We are left alone and we go for coffee when it's a pub we need.  We return to this room which looks onto the 'scented garden'.  The garden needs some special attention.
Soon we are taken along a corrider to the consultation rooms.  This is the first time it has smelled like an hospital and I fight all my bad memories of hospitals.  We wait to see the surgeon.  A smart casually dressed man arrives and tells me that my lump is 1 cm in size and they will remove it under a general anaestetic after locating it using ultrasound via a wire inserted through the nipple.  This I didn't need to know but the breast care nurse says that it is nothing compared to the biopsy. 
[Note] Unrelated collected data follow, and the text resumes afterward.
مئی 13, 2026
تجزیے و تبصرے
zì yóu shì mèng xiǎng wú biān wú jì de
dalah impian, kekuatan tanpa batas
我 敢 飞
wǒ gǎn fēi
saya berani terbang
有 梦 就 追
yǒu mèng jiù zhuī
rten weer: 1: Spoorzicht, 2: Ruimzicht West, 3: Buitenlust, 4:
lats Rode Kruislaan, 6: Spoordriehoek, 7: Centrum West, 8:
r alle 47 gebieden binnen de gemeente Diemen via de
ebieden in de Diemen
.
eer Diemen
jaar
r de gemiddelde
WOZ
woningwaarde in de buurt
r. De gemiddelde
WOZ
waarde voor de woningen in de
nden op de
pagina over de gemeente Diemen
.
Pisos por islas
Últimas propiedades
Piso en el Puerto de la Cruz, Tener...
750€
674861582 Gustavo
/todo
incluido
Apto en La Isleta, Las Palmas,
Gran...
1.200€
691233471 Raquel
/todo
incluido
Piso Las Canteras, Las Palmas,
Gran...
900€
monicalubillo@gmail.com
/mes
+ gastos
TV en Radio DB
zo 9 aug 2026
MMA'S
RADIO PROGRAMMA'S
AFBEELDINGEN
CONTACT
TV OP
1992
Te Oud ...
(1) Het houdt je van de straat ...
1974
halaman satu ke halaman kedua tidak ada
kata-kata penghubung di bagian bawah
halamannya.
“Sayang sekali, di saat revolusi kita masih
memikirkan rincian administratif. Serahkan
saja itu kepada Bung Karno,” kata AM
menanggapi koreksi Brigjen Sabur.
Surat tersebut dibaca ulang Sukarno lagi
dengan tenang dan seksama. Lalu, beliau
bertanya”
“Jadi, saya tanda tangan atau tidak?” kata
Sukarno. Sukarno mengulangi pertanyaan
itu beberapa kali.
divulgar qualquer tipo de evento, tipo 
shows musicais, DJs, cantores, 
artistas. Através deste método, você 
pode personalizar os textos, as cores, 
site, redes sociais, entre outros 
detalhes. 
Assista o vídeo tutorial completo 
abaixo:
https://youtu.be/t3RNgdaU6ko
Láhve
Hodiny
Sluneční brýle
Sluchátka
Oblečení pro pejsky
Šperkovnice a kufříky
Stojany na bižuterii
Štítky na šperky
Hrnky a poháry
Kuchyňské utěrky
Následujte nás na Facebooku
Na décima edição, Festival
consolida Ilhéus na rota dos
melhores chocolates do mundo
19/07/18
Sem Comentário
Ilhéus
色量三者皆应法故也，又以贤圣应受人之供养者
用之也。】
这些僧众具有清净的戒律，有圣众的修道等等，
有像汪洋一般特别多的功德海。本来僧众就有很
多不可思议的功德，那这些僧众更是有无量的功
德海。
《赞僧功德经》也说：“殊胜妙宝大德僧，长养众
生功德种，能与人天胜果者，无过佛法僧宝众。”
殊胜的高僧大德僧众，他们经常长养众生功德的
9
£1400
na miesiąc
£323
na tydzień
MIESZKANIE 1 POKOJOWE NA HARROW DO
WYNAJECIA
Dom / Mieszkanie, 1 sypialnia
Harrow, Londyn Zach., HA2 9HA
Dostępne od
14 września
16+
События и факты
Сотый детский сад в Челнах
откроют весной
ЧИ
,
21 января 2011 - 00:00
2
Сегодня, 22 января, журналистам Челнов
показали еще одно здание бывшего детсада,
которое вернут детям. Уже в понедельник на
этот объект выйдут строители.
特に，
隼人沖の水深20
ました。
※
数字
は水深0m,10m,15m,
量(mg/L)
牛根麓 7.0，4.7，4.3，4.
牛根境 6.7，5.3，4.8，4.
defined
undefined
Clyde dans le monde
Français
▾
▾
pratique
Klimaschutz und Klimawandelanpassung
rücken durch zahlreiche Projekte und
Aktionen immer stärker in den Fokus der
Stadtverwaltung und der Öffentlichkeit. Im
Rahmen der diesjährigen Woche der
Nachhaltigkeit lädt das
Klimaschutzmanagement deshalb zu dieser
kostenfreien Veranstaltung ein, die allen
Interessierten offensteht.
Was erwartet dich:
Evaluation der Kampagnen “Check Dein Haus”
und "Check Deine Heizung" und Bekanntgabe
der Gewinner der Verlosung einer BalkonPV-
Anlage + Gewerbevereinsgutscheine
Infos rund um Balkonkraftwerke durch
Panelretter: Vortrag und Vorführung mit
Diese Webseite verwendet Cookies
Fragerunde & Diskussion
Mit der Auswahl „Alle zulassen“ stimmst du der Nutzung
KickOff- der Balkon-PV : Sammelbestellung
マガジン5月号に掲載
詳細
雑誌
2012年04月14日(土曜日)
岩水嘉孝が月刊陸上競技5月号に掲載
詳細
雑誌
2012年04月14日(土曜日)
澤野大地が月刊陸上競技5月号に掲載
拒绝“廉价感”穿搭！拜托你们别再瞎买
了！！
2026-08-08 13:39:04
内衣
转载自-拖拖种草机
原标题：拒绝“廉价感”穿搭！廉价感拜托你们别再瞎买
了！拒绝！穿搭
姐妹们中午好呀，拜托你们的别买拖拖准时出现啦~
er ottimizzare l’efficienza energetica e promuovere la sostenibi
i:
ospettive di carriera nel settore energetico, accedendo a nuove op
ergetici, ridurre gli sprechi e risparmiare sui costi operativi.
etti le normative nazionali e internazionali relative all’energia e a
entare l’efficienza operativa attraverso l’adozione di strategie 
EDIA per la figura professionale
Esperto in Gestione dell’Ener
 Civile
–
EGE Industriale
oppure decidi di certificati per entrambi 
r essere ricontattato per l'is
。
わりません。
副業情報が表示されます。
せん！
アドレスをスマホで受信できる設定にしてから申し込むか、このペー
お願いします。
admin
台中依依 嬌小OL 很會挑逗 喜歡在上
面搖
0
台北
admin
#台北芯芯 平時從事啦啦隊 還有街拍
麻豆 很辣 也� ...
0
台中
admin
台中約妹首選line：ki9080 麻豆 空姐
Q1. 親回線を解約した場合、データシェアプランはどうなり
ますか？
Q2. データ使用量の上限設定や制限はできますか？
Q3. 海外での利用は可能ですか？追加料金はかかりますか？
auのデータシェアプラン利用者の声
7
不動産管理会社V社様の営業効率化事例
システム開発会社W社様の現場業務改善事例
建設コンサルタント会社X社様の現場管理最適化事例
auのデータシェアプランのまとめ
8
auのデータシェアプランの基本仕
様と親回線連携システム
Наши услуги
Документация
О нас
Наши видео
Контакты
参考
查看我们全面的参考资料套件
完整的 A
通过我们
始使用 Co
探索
I am given an information pack by the nurse who goes through it all. 
I leave the hospital still the same person I was two weeks ago but now I am a cancer patient.
There I was happily bowling along enjoying my life.  I took early retirement 5 years from a job I didn't enjoy and was at last feeiling that life was for living and I was going to live it. 
I went along for my three year mammogram not thinking much more than this is a drag and I would rather be doing something else than having my tits squashed. 5 days go by and a letter arrives from Wythenshaw Hospital.  I open it thinking it would say that everything was fine but no, I had to go across Manchester for more tests the following week.
This proved to be the most trying 6 days.  During that time I went every through possibility.